La perte de chance ne peut cependant être évaluée à 100% des indemnités allouées compte tenu de l’aléa inhérent à toute procédure judiciaire et la rigueur des juridictions du travail en matière d’appréciation du caractère réel et sérieux des licenciements économiques.
Le préjudice de la société Taxi transports charollais – maison Clément sera en conséquence évalué à 75% des indemnités allouées soit 73635,83 euros.
La compagnie MMA IARD ne conteste pas être l’assureur en responsabilité civile professionnelle du cabinet d’expertise comptable.
Ne produisant pas la police d’assurance, elle n’invoque aucune cause d’exclusion ou de limitation de sa garantie, sa défense consistant principalement à contester la responsabilité de son assuré.
La SARL Taxi transports charollais – maison Clément est recevable à agir directement à l’encontre de l’assureur sur le fondement de l’article L.124-3 du code des assurances.

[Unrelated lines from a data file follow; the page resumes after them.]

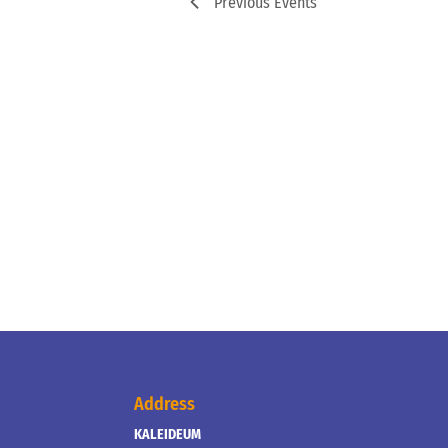
Previous
Events
Address
KALEIDEUM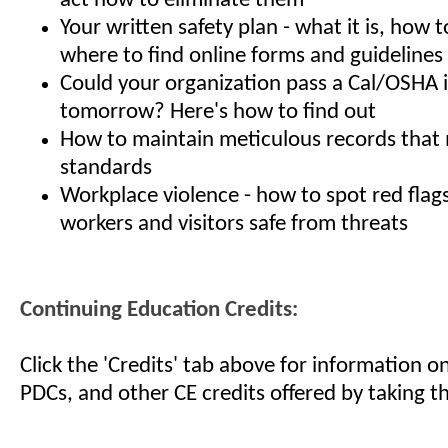
act now to eliminate them
Your written safety plan - what it is, how t
where to find online forms and guidelines
Could your organization pass a Cal/OSHA 
tomorrow? Here's how to find out
How to maintain meticulous records tha
standards
Workplace violence - how to spot red flag
workers and visitors safe from threats
Continuing Education Credits:
Click the 'Credits' tab above for information 
PDCs, and other CE credits offered by taking th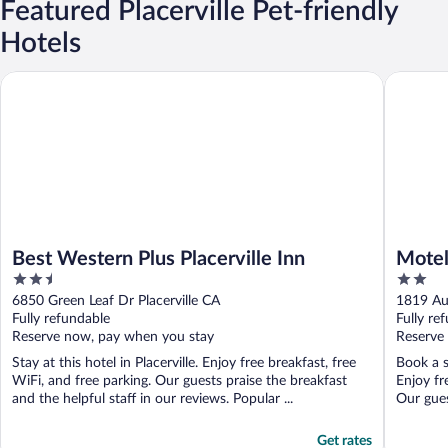
Featured Placerville Pet-friendly
Hotels
Best Western Plus Placerville Inn
Motel 6 
Best Western Plus Placerville Inn
Motel
2.5
2
out
out
6850 Green Leaf Dr Placerville CA
1819 Au
of
of
Fully refundable
Fully re
5
5
Reserve now, pay when you stay
Reserve
Stay at this hotel in Placerville. Enjoy free breakfast, free
Book a s
WiFi, and free parking. Our guests praise the breakfast
Enjoy fr
and the helpful staff in our reviews. Popular ...
Our guest
Get rates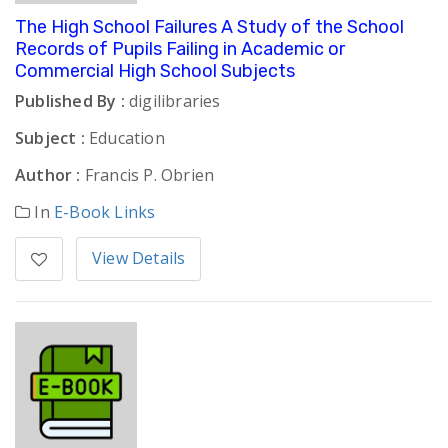
The High School Failures A Study of the School
Records of Pupils Failing in Academic or
Commercial High School Subjects
Published By :
digilibraries
Subject :
Education
Author :
Francis P. Obrien
In
E-Book Links
View Details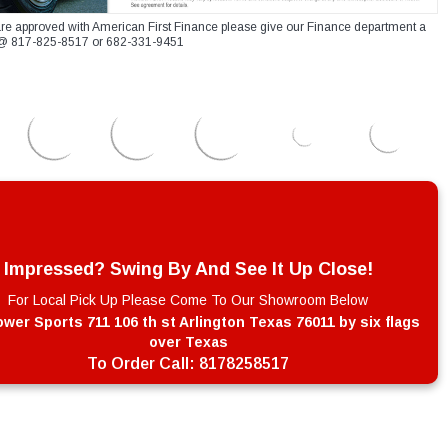
re approved with American First Finance please give our Finance department a
xt @ 817-825-8517 or 682-331-9451
Impressed? Swing By And See It Up Close!
For Local Pick Up Please Come To Our Showroom Below
wer Sports 711 106 th st Arlington Texas 76011 by six flags
over Texas
To Order Call:
8178258517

Partie succombante, la compagnie MMA IARD sera condamnée aux dépens ainsi qu’au paiement d’une indemnité sur le fondement des dispositions de l’article 700 du code de procédure civile.
PAR CES MOTIFS :
La cour, statuant publiquement, par mise à disposition au greffe, par défaut,
Infirme le jugement entrepris et statuant à nouveau,
Condamne la compagnie MMA IARD, ès qualités d’assureur responsabilité civile professionnelle de la société Audit & Co, à payer à la société Taxi transports charollais la somme de 73635,83 euros de dommages et intérêts en réparation du préjudice consécutif au manquement de la société Audit & Co à son devoir de conseil,
Condamne la compagnie MMA IARD à payer à la société Taxi transports charollais – maison Clément la somme de 2500 euros en application des dispositions de l’article 700 du code de procédure civile ainsi qu’aux entiers dépens de première instance et d’appel, ces derniers distraits au profit de la SELARL Lexavoué Aix-en-Provence.